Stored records
####

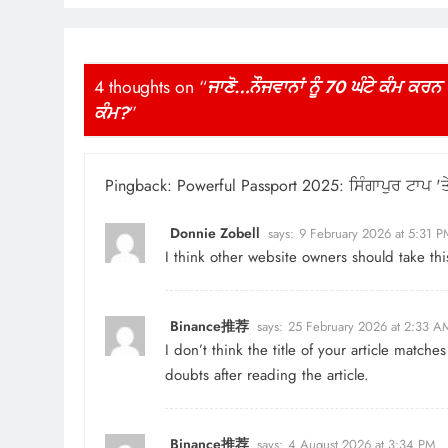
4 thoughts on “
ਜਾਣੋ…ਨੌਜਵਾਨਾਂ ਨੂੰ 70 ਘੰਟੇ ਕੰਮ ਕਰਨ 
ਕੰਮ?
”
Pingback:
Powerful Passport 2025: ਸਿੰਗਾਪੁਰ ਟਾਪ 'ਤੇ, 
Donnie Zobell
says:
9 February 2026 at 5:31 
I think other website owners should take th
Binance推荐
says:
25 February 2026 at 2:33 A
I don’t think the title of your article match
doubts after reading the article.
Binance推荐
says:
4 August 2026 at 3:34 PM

####

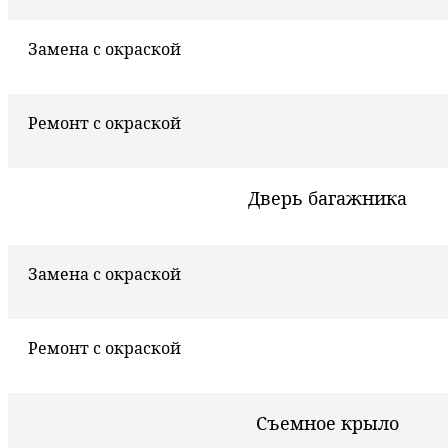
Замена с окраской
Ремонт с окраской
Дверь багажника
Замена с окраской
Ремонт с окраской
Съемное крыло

####

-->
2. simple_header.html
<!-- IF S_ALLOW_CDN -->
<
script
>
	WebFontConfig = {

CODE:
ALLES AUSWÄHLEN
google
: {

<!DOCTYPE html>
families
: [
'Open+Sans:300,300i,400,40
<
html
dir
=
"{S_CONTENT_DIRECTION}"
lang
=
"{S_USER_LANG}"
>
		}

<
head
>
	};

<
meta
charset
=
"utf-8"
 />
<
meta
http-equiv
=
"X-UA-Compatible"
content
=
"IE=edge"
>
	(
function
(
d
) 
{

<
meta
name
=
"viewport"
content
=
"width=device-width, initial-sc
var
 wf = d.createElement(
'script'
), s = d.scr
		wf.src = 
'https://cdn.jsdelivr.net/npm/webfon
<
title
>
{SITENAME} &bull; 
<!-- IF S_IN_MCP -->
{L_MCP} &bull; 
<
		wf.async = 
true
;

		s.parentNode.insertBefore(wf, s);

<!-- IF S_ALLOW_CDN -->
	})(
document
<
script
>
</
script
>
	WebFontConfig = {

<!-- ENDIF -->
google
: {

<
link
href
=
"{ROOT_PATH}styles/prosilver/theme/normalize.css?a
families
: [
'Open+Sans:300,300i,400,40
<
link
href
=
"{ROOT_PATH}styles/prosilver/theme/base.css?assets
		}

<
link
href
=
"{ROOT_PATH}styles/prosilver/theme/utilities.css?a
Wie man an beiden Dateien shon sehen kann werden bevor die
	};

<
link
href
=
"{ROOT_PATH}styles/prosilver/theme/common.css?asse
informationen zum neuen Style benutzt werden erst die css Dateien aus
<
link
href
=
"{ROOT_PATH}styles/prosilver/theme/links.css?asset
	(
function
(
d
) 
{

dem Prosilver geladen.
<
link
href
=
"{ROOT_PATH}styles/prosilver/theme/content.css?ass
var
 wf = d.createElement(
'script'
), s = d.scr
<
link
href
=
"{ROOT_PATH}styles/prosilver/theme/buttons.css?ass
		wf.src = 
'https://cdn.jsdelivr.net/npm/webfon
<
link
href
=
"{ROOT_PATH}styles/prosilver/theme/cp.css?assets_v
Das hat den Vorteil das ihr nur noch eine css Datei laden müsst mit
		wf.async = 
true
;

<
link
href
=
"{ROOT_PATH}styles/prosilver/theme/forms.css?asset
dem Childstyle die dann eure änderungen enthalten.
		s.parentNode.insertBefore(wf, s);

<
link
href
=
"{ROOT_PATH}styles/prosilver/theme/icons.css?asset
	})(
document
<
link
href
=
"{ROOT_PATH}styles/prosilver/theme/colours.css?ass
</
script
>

####

**BRIEF**
Above are the entries. Quote exactly the lines from the one bearing "ਜਾਣੋ…ਨੌਜਵਾਨਾਂ ਨੂੰ 70 ਘੰਟੇ ਕੰਮ ਕਰਨ" through the one bearing "4 August 2026 at 3:34 PM".

**ANSWER SECTION**
ਜਾਣੋ…ਨੌਜਵਾਨਾਂ ਨੂੰ 70 ਘੰਟੇ ਕੰਮ ਕਰਨ 
ਕੰਮ?
”
Pingback:
Powerful Passport 2025: ਸਿੰਗਾਪੁਰ ਟਾਪ 'ਤੇ, 
Donnie Zobell
says:
9 February 2026 at 5:31 
I think other website owners should take th
Binance推荐
says:
25 February 2026 at 2:33 A
I don’t think the title of your article match
doubts after reading the article.
Binance推荐
says:
4 August 2026 at 3:34 PM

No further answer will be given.